Satisfied, Stockdale moves on. Punching in more license plates, stopping wherever youths are gathered in groups--to say hi, to ask questions and yell a little, sounding a lot like a stern father, even though he is at most 10 years older than those he questions.

He follows an older Toyota carrying two men that is taking a circuitous route through alleys and back streets and finally ends up at one of the few banks in the area. They turn out to be employees at a local gas station. Their boss, fearing robbery, orders his staff to take such a route when they deposit the day’s receipts.

Stockdale--who grew up in the Valley but like many fellow officers now lives about 50 miles away--took the job in part “to prove I was more than a gung-ho street cop.”

But he cannot resist a drive through San Fernando Gardens, a public-housing project where Latino gangs have taken control from black gangs, due largely to the changing demographics of the past decade.

Gonzalez Park, across the street, is a regular drug-buying area, where sellers can easily hide their wares under a clump of grass should they spy a police car.

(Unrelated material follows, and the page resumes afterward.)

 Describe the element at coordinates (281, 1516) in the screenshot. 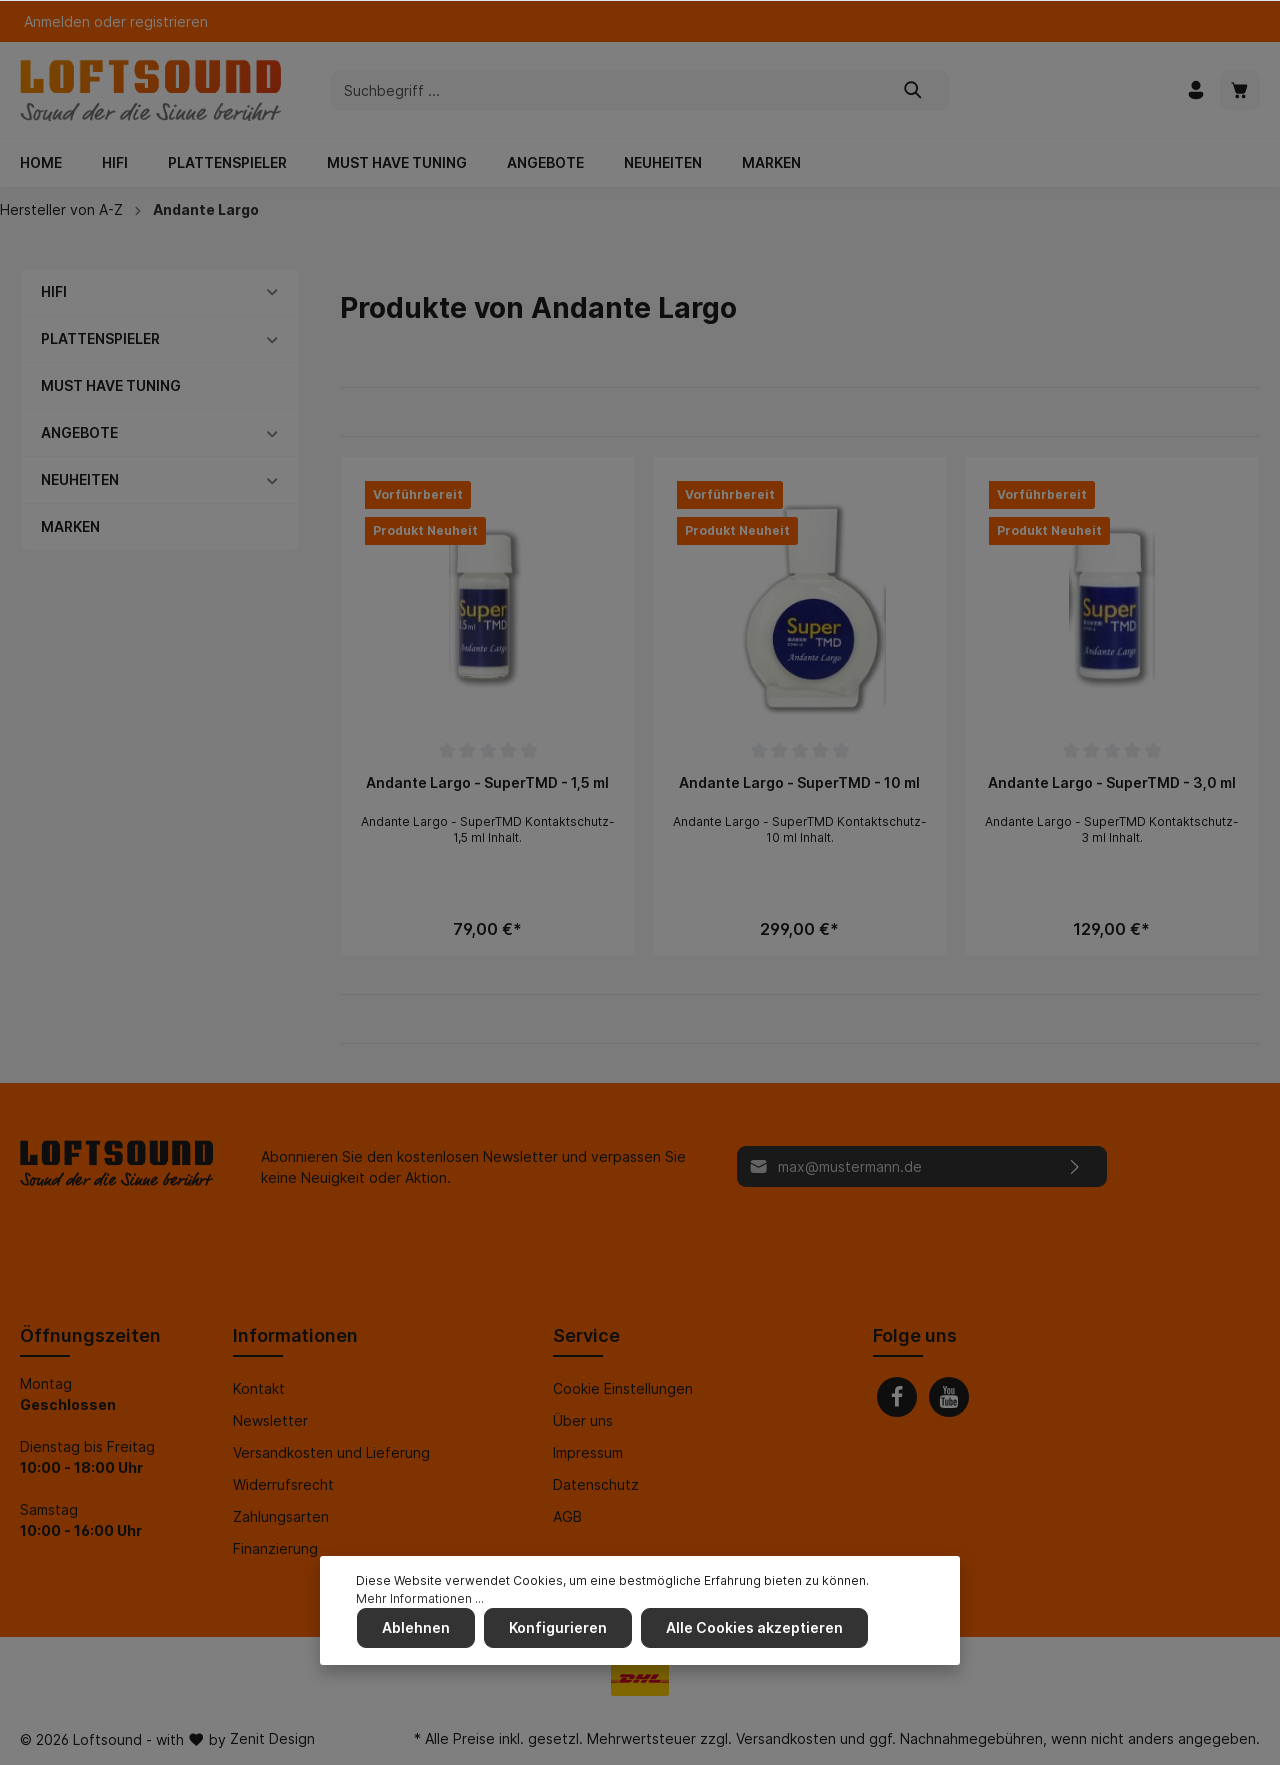 I see `Zahlungsarten` at that location.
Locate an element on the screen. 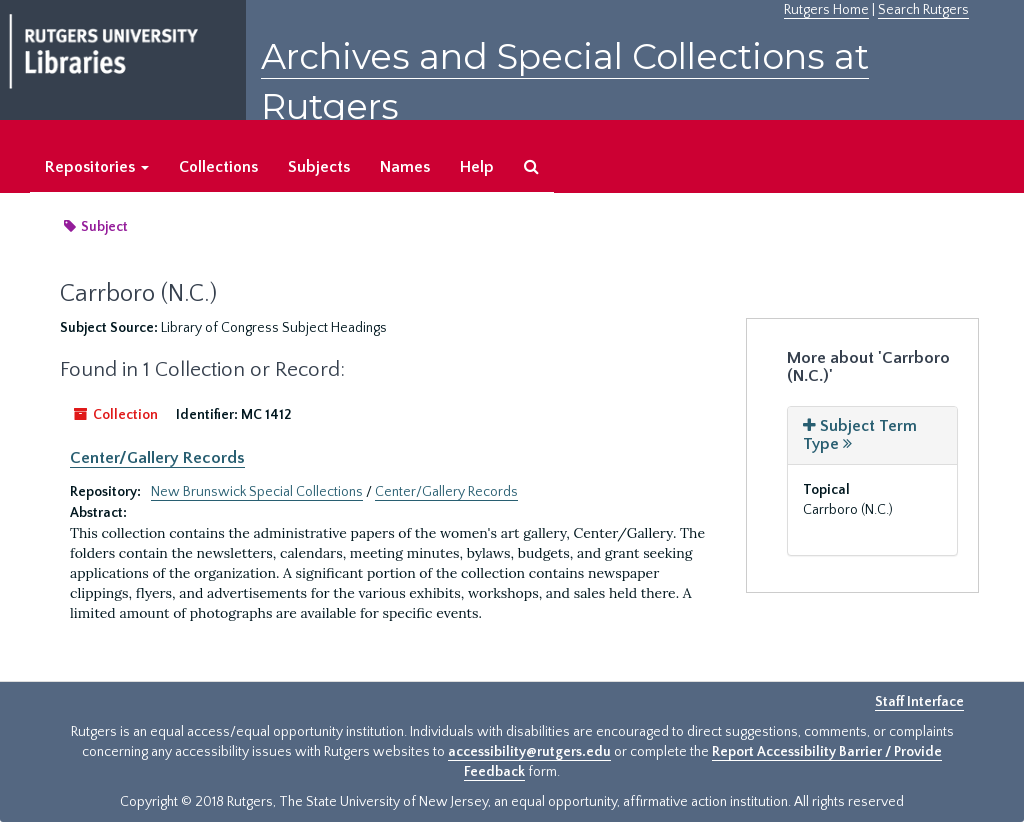 The image size is (1024, 822). Rutgers Home is located at coordinates (826, 10).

Three teen-agers spot Stockdale’s car and turn to run. He accelerates through the parking lot and gives chase, but they have a head start and soon disappear into the housing complex. A group of older men watch and laugh.

Advertisement

“How long you think they’ll be running?” Stockdale yells.

He spins the car around the corner but the teen-agers are long gone. Instead, two youngsters wave and ask for baseball cards, which LAPD officers give away by the box load every spring.

“Up until they are about 8 years old, the kids here love the police,” Stockdale said. “After that, it’s not so cool to wave. . . . Some of these people are lost, but if we can get to the kids, get them started off right, they still have a chance to be a decent human being.”

In December, Stockdale himself became a father; his wife gave birth to a girl. The family lives in an 1,800-square-foot house in the mountains about 20 miles west of Lancaster.

At night, “It’s so quiet that the sound of the crickets and frogs is deafening,” Stockdale said. “That’s the way I like it.”